#Gastbeitrag

Geboren, um zu gründen: Wer jung beginnt, gewinnt!

Gerade zu Beginn meiner Zwanziger wusste ich noch nicht genau, was ich mit meinem Leben anfangen soll - somit hatte ich den perfekten Zeitpunkt gefunden, um mich selbst auszuprobieren. Ein Gastbeitrag von Nat Wollny.
Geboren, um zu gründen: Wer jung beginnt, gewinnt!
Freitag, 3. Februar 2023VonTeam

Die Anzahl an gegründeten Startups ist dieses Jahr in Deutschland wieder gestiegen (Munich Startups). Der Trend zum Gründen nimmt also, trotz der anhaltenden Rezession, wieder an Fahrt auf – insbesondere in der jüngeren Generation. 2021 waren ganze 37 % der Gründenen unter 30. Im Vergleich: Die Jahre zuvor waren es 35% oder weniger (KfW).

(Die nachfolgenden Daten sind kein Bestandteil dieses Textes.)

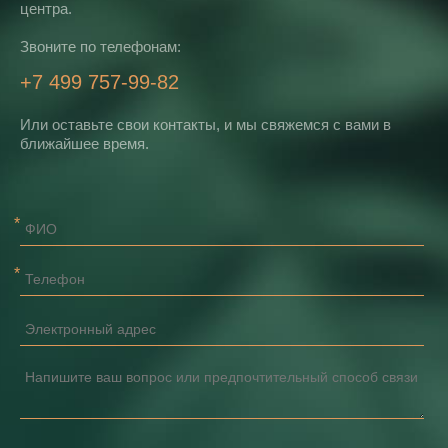
центра.
Звоните по телефонам:
+7 499 757-99-82
Или оставьте свои контакты, и мы свяжемся с вами в
ближайшее время.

Das Risiko des Gründertums scheint für die viel-zitierte Gen-Z mehr eine freudige Herausforderung als die Angst vor dem finanziellen Ruin darzustellen. Statt den traditionellen Weg über ein langjähriges Studium mit anschließender Laufbahn in Corporate und Co. zu gehen, wagen sich immer mehr Jung-Entrepreneure in das deutsche Startup-Ökosystem. Aber was führt dazu, dass sich so viele der jüngeren Generation den Sprung ins kalte Wasser trauen? 

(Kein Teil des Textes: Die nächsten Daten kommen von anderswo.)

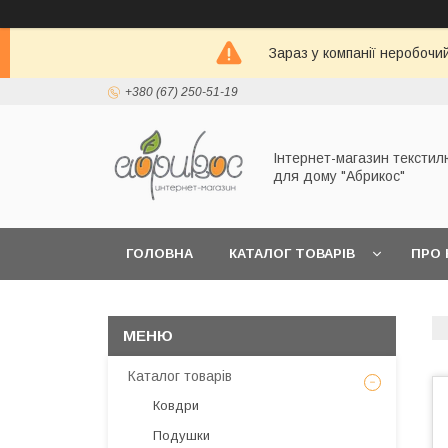
Зараз у компанії неробочи
+380 (67) 250-51-19
Інтернет-магазин текстил
для дому "Абрикос"
ГОЛОВНА
КАТАЛОГ ТОВАРІВ
ПРО 
Каталог товарів
Ковдри
Подушки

Die Inspirationsquellen für die eigene Berufswahl bleiben nach wie vor sehr abhängig vom eigenen sozialen Umfeld (Bundesinstitut für Berufsbildung). Mit der Schule und dem Elternhaus als prägende Säulen dessen, bekommen Kinder mal mehr und mal weniger bewusst aufgezeigt, welche Türen ihnen bei der Berufswahl offenstehen. Wenn die eigenen Eltern einem also vorleben, dass nicht nur der Weg über die Großunternehmen zum Erfolg führt, entstehen auch von Kindesbein auf ganz andere Karriereziele.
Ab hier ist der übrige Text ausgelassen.